***** Data supplied *****
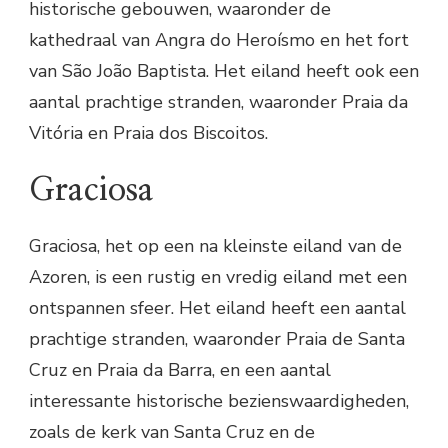
historische gebouwen, waaronder de
kathedraal van Angra do Heroísmo en het fort
van São João Baptista. Het eiland heeft ook een
aantal prachtige stranden, waaronder Praia da
Vitória en Praia dos Biscoitos.
Graciosa
Graciosa, het op een na kleinste eiland van de
Azoren, is een rustig en vredig eiland met een
ontspannen sfeer. Het eiland heeft een aantal
prachtige stranden, waaronder Praia de Santa
Cruz en Praia da Barra, en een aantal
interessante historische bezienswaardigheden,
zoals de kerk van Santa Cruz en de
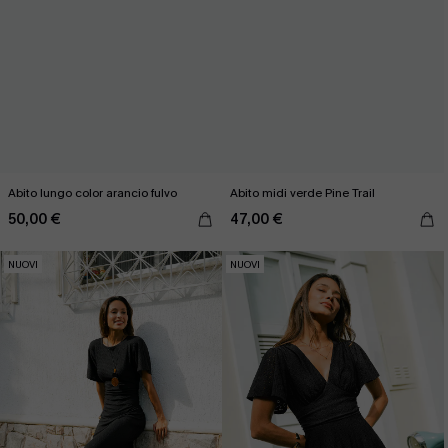
Abito lungo color arancio fulvo
Abito midi verde Pine Trail
50,00 €
47,00 €
NUOVI
NUOVI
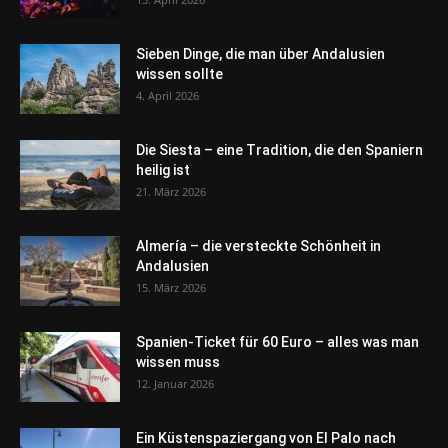
Sieben Dinge, die man über Andalusien
wissen sollte
4. April 2026
Die Siesta – eine Tradition, die den Spaniern
heilig ist
21. März 2026
Almería – die versteckte Schönheit in
Andalusien
15. März 2026
Spanien-Ticket für 60 Euro – alles was man
wissen muss
12. Januar 2026
Ein Küstenspaziergang von El Palo nach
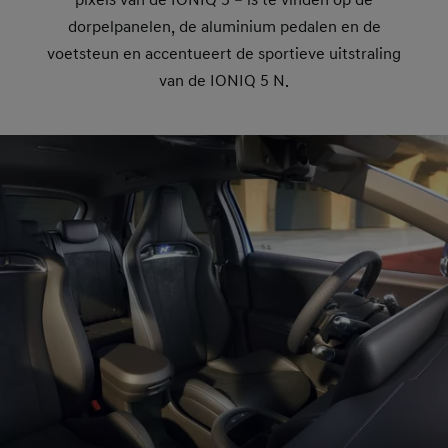
pixels van de IONIQ 5 – is te vinden op de
dorpelpanelen, de aluminium pedalen en de
voetsteun en accentueert de sportieve uitstraling
van de IONIQ 5 N.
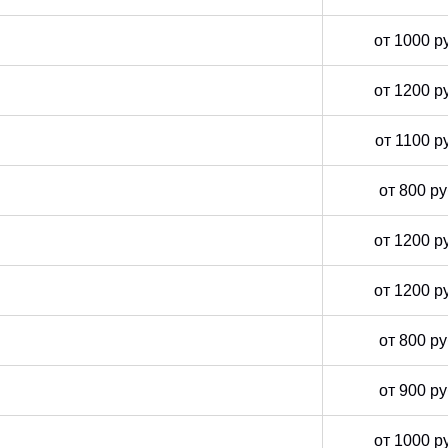
от 1000 р
от 1200 р
от 1100 р
от 800 р
от 1200 р
от 1200 р
от 800 р
от 900 р
от 1000 р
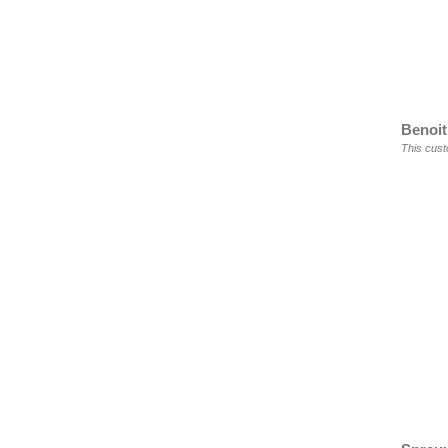
Benoit
This cust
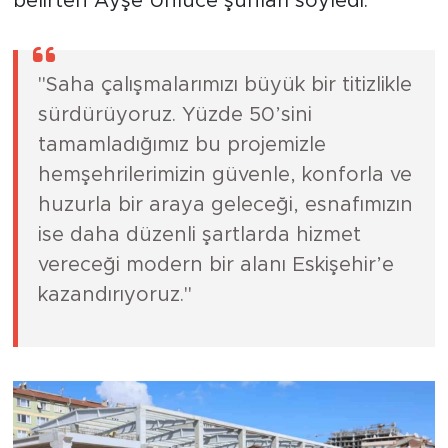
belirten Ayşe Ünlüce şunları söyledi:
"Saha çalışmalarımızı büyük bir titizlikle
sürdürüyoruz. Yüzde 50’sini
tamamladığımız bu projemizle
hemşehrilerimizin güvenle, konforla ve
huzurla bir araya geleceği, esnafımızın
ise daha düzenli şartlarda hizmet
vereceği modern bir alanı Eskişehir’e
kazandırıyoruz."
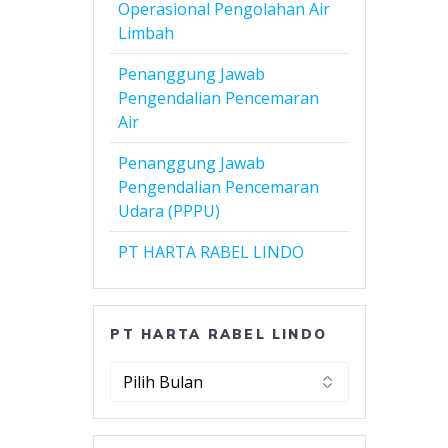
Operasional Pengolahan Air
Limbah
Penanggung Jawab
Pengendalian Pencemaran
Air
Penanggung Jawab
Pengendalian Pencemaran
Udara (PPPU)
PT HARTA RABEL LINDO
PT HARTA RABEL LINDO
PT
Harta
Rabel
Lindo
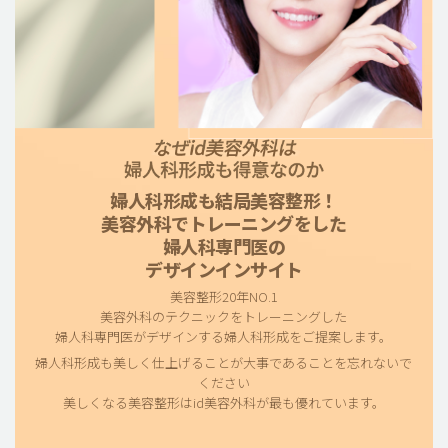
婦人科形成も結局美容整形！
美容外科でトレーニングをした
婦人科専門医の
デザインインサイト
美容整形20年NO.1
美容外科のテクニックをトレーニングした
婦人科専門医がデザインする婦人科形成をご提案します。
婦人科形成も美しく仕上げることが大事であることを忘れないで
ください
美しくなる美容整形はid美容外科が最も優れています。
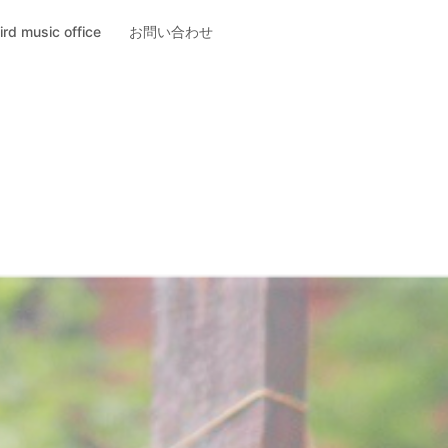
ird music office
お問い合わせ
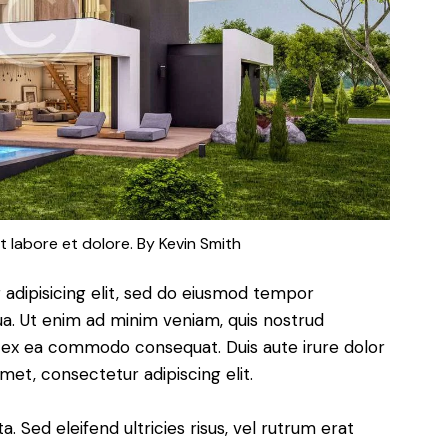
t labore et dolore. By
Kevin Smith
adipisicing elit, sed do eiusmod tempor
ua. Ut enim ad minim veniam, quis nostrud
uip ex ea commodo consequat. Duis aute irure dolor
met, consectetur adipiscing elit.
. Sed eleifend ultricies risus, vel rutrum erat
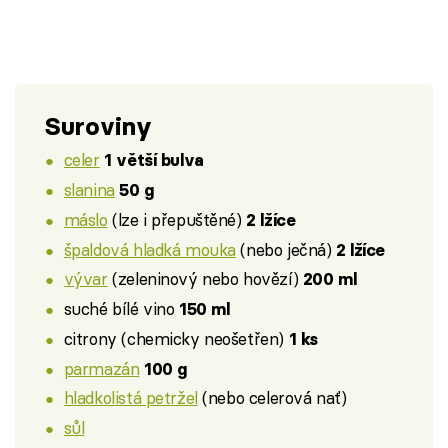
Suroviny
celer
1 větší bulva
slanina
50 g
máslo
(lze i přepuštěné)
2 lžíce
špaldová hladká mouka
(nebo ječná)
2 lžíce
vývar
(zeleninový nebo hovězí)
200 ml
suché bílé vino
150 ml
citrony (chemicky neošetřen)
1 ks
parmazán
100 g
hladkolistá petržel
(nebo celerová nať)
sůl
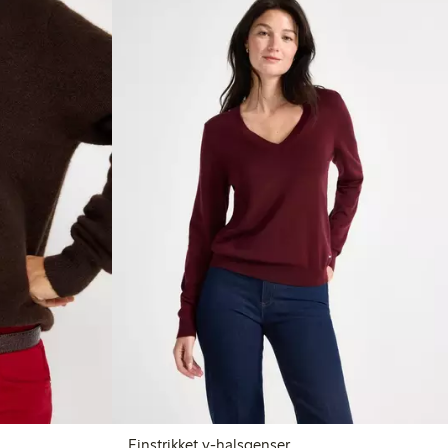
Finstrikket v-halsgenser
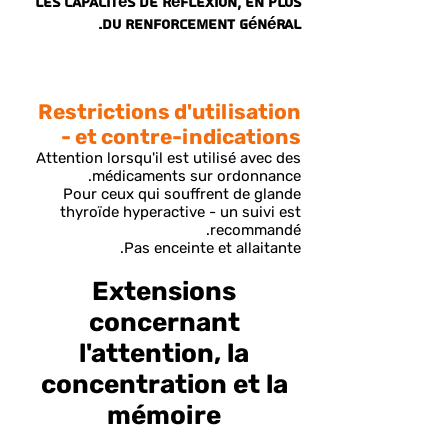
les capacités de réflexion, en plus
du renforcement général.
Restrictions d'utilisation
et contre-indications -
Attention lorsqu'il est utilisé avec des
médicaments sur ordonnance.
Pour ceux qui souffrent de glande
thyroïde hyperactive - un suivi est
recommandé.
Pas enceinte et allaitante.
Extensions
concernant
l'attention, la
concentration et la
mémoire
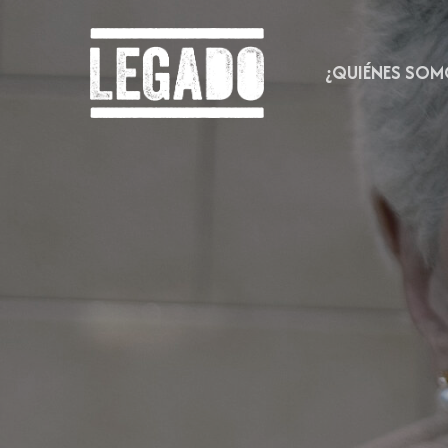
Skip
to
main
¿QUIÉNES SOM
content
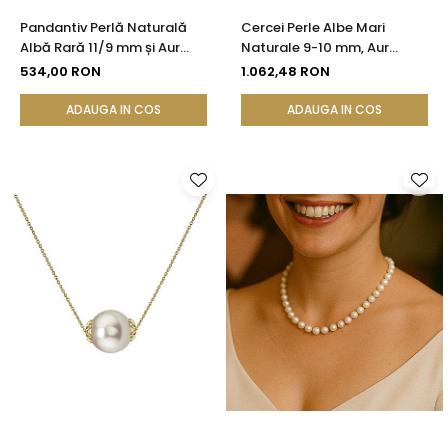
Pandantiv Perlă Naturală
Cercei Perle Albe Mari
Albă Rară 11/9 mm și Aur
Naturale 9-10 mm, Aur
Galben 14K (aur 585) |
Galben 14K, Formă Buton,
534,00 RON
1.062,48 RON
KASKADDA®
Tortiță Închisă | KASKADDA®
ADAUGA IN COS
ADAUGA IN COS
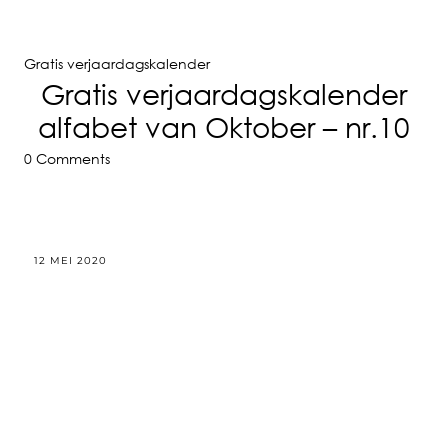
Gratis verjaardagskalender
Gratis verjaardagskalender
alfabet van Oktober – nr.10
0 Comments
12 MEI 2020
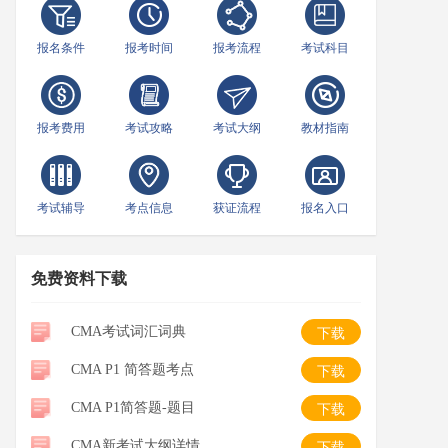
报名条件
报考时间
报考流程
考试科目
报考费用
考试攻略
考试大纲
教材指南
考试辅导
考点信息
获证流程
报名入口
免费资料下载
CMA考试词汇词典
下载
CMA P1 简答题考点
下载
CMA P1简答题-题目
下载
CMA新考试大纲详情
下载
*****
Task details: Go through the entries and return each line where the word "historische" appears.

Output of the task:
historische gebouwen, waaronder de
interessante historische bezienswaardigheden,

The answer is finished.